I've been thinking about this for the last few years. What would an APL-like language look like with structured data? Is that possible? Could you make a language where you specify if a value is SoA or AoS? Is it possible to automatically convert an AoS-based algorithm to SoA?
It really changes how you do basic things like sorting. In the standard AoS approach in C-like languages you swap entire structures around the array. In an SoA approach in APL-like languages you generate a list of indices that would put the data in sorted order then apply it to each column. A number of times I written code to do this in C++ for high-performance systems, and it works great, but is definitely a different way of thinking about things.

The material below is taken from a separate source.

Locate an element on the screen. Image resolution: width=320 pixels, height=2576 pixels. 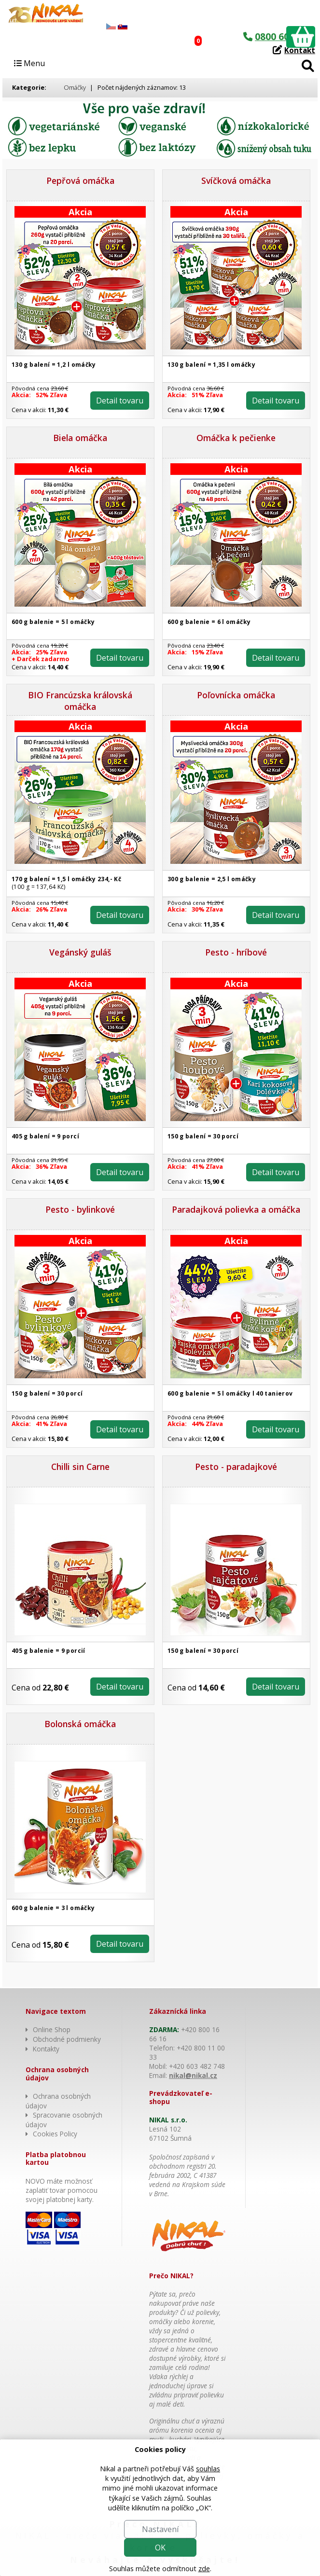 Paradajková polievka a omáčka is located at coordinates (236, 1209).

IIRC there was a proof of concept for a Rust compiler plugin where you could switch between SoA/AoS via a single annotation on the struct. I can't remember the extent to which that impacted algorithms though.
That's the sort of thing where you want to feed profiling data back into the compiler. Intel used to be big on that, mostly for branch prediction. Itanium needed the most likely path chosen at compile time.
You could do a fairly straightforward conversion but it would be terribly slow for many things.
Take the sorting example i gave. In a column-oriented program you would generate a list of indices and apply them to each column. That has very good cache locality as you work on each independently. Also you tend to manipulate that index list instead of the data and after all is done, filtered, and whatever then apply it to the data.
If you did things the AoS way you would be bouncing around in memory going from column to column.
Dealing with SoA and column orientated data is more than just a storage decision.
You could do a fairly straightforward conversion but it would be terribly slow for many things.
Is there a non-straightforward conversion that isn't? It seems to me like any SoA->AoS transformation is going to have pretty much the same effect on locality.
> It seems to me like any SoA-AoS transformation is going to have pretty much the same effect on locality
Not at all. In a SoA system you want to operate on each attribute individually but on an AoS system you operates across structs. Besides improved cache locality it keeps loops small so they operate out of the iop loop/stream cache among other things like better packing off data etc.
If you haven't worked on a system little this sometimes it can be difficult to see how different things can be. It's literally APL vs C.
It really changes how you do basic things like sorting. In the standard AoS approach in C-like languages you swap entire structures around the array. In an SoA approach in APL-like languages you generate a list of indices that would put the data in sorted order then apply it to each column. A number of times I written code to do this in C++ for high-performance systems, and it works great, but is definitely a different way of thinking about things.